Making sense of this land and its troubled past, reconciling
what it means to inhabit terrains of memory—and to be one.
Lauret Edith Savoy’s life and work draw from her need to put the eroded world into language, to re–member fragmented pasts into present. A woman of African American, Euro-American, and Native American heritage, she explores the stories we tell of the American land’s origins—and the stories we tell of ourselves in this land. For her, writing of the complex intertwinings of natural and cultural histories is a way of seeking home among the ruins and shards that surround us all. The work is as necessary as breath.
Lauret’s newest book is Trace: Memory, History, Race, and the American Landscape (Counterpoint Press), winner of the 2016 American Book Award from the Before Columbus Foundation. Trace was also a finalist for the PEN American Open Book Award and Phillis Wheatley Book Award, as well as shortlisted for the William Saroyan International Prize for Writing and the Orion Book Award. She co-edited with Alison Hawthorne Deming The Colors of Nature: Culture, Identity, and the Natural World (Milkweed Editions). She also compiled and edited Bedrock: Writers on the Wonders of Geology (with Eldridge and Judy Moores) and co-authored Living with the Changing California Coast (with Gary Griggs and Kiki Patsch).
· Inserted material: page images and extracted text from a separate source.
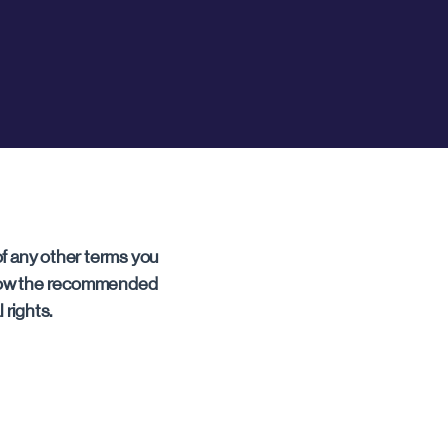
f any other terms you
ollow the recommended
 rights.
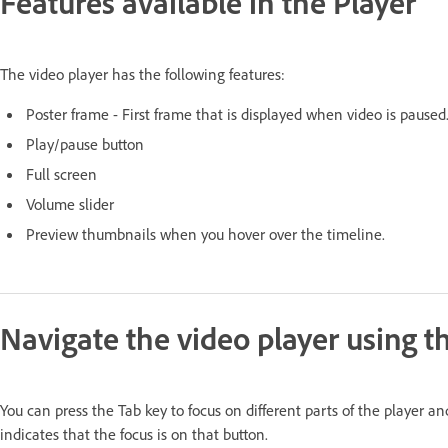
Features available in the Player
The video player has the following features:
Poster frame - First frame that is displayed when video is paused
Play/pause button
Full screen
Volume slider
Preview thumbnails when you hover over the timeline.
Navigate the video player using 
You can press the Tab key to focus on different parts of the player 
indicates that the focus is on that button.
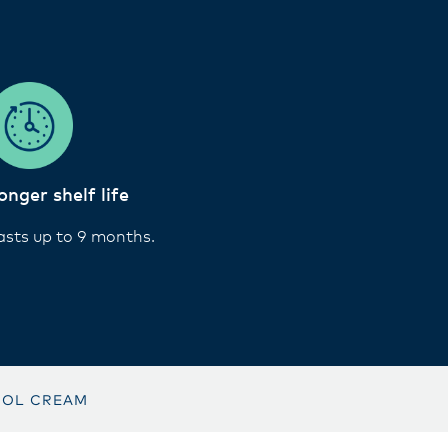
onger shelf life
asts up to 9 months.
SOL CREAM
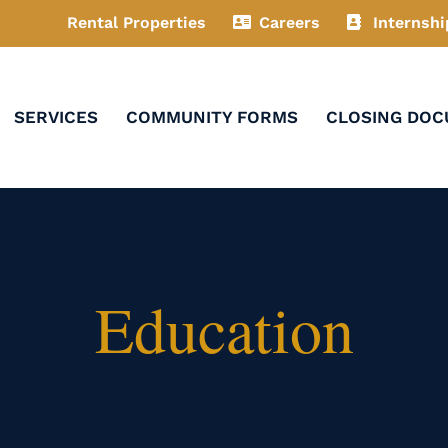
Rental Properties
Careers
Internshi
SERVICES
COMMUNITY FORMS
CLOSING DO
Education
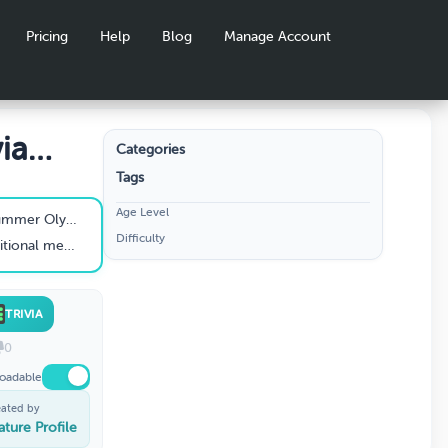
Pricing
Help
Blog
Manage Account
ia
Categories
Tags
Age Level
mpics be held?
Difficulty
ed at the Olympics?
TRIVIA
0
oadable
eated by
ature Profile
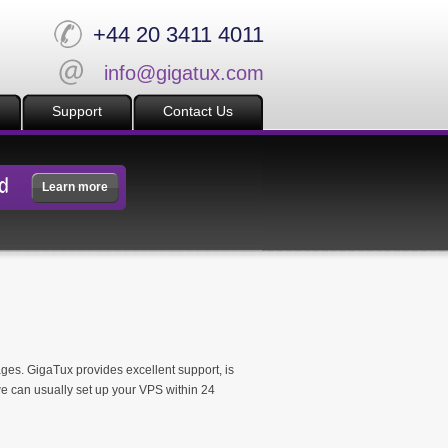
+44 20 3411 4011
info@gigatux.com
Support
Contact Us
d
Learn more
ages. GigaTux provides excellent support, is
e can usually set up your VPS within 24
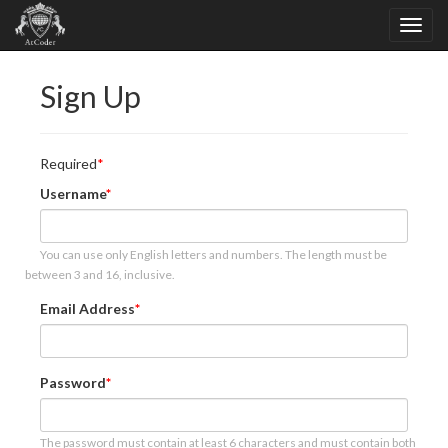
Sign Up
Required
Username
You can use only English letters and numbers. The length must be
between 3 and 16, inclusive.
Email Address
Password
The password must contain at least 6 characters and must contain both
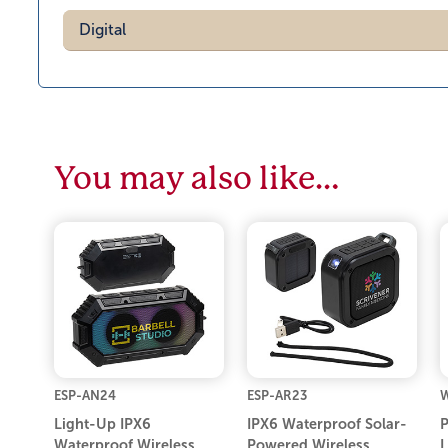
Digital
You may also like…
ESP-AN24
ESP-AR23
Light-Up IPX6
IPX6 Waterproof Solar-
P
Waterproof Wireless
Powered Wireless
L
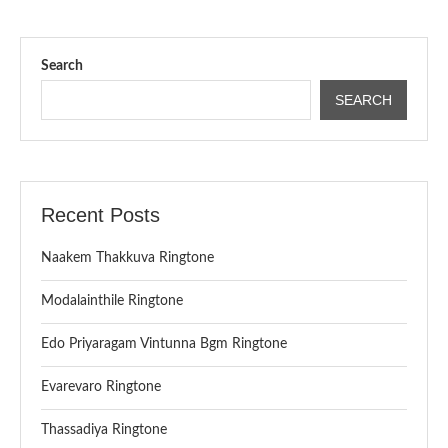
Search
SEARCH
Recent Posts
Naakem Thakkuva Ringtone
Modalainthile Ringtone
Edo Priyaragam Vintunna Bgm Ringtone
Evarevaro Ringtone
Thassadiya Ringtone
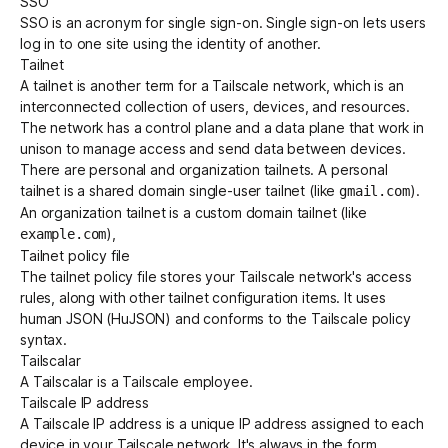
SSO
SSO is an acronym for
single sign-on
. Single sign-on lets users
log in to one site using the identity of another.
Tailnet
A
tailnet
is another term for a Tailscale network, which is an
interconnected collection of users, devices, and resources.
The network has a
control plane
and a
data plane
that work in
unison to manage access and send data between devices.
There are personal and organization tailnets. A personal
tailnet is a shared domain single-user tailnet (like
).
gmail.com
An organization tailnet is a custom domain tailnet (like
),
example.com
Tailnet policy file
The tailnet policy file stores your Tailscale network's access
rules, along with other tailnet configuration items. It uses
human JSON (HuJSON)
and conforms to the
Tailscale policy
syntax
.
Tailscalar
A Tailscalar is a Tailscale employee.
Tailscale IP address
A
Tailscale IP address
is a
unique IP address
assigned to each
device in your Tailscale network. It's always in the form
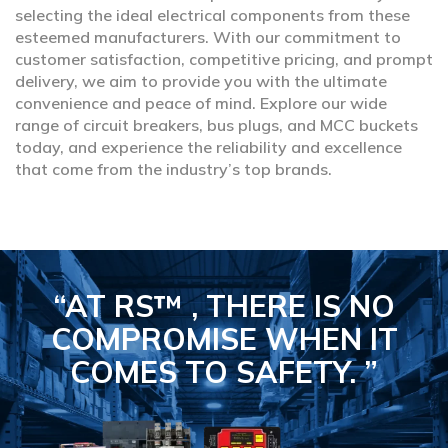
selecting the ideal electrical components from these
esteemed manufacturers. With our commitment to
customer satisfaction, competitive pricing, and prompt
delivery, we aim to provide you with the ultimate
convenience and peace of mind. Explore our wide
range of circuit breakers, bus plugs, and MCC buckets
today, and experience the reliability and excellence
that come from the industry’s top brands.
“AT RS™ , THERE IS NO
COMPROMISE
WHEN IT
COMES TO SAFETY.
”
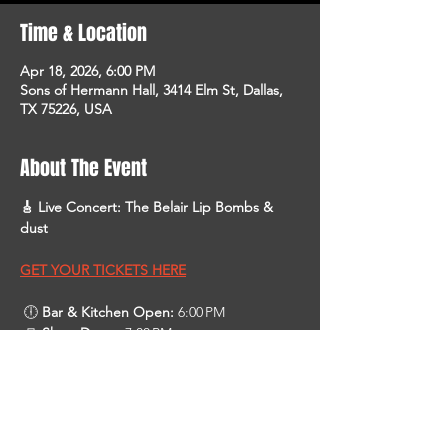
Time & Location
Apr 18, 2026, 6:00 PM
Sons of Hermann Hall, 3414 Elm St, Dallas,
TX 75226, USA
About The Event
🎸 Live Concert: The Belair Lip Bombs & 
dust
GET YOUR TICKETS HERE
 🕕 
Bar & Kitchen Open:
 6:00 PM 
 🚪 
Show Doors:
 7:00 PM
 🎶 
Show Starts:
 8:00 PM 
About the Bands
 • 
The Belair Lip Bombs
 are an indie‑rock 
band from Australia touring in the U.S. in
Lauret’s essays and other writings have appeared in the Georgia Review, Gettysburg Review, Huffington Post, Travel & Leisure, ArtForum, Christian Science Monitor, and Orion magazine, as well as in books such as Moral Ground: Ethical Action for a Planet in Peril. She is a professor of environmental studies and geology at Mount Holyoke College, a photographer, and pilot. Winner of Mount Holyoke’s Distinguished Teaching Award and an Andrew Carnegie Fellowship, Lauret has also held fellowships from the Smithsonian Institution and Yale University. She is a Fellow of the Geological Society of America.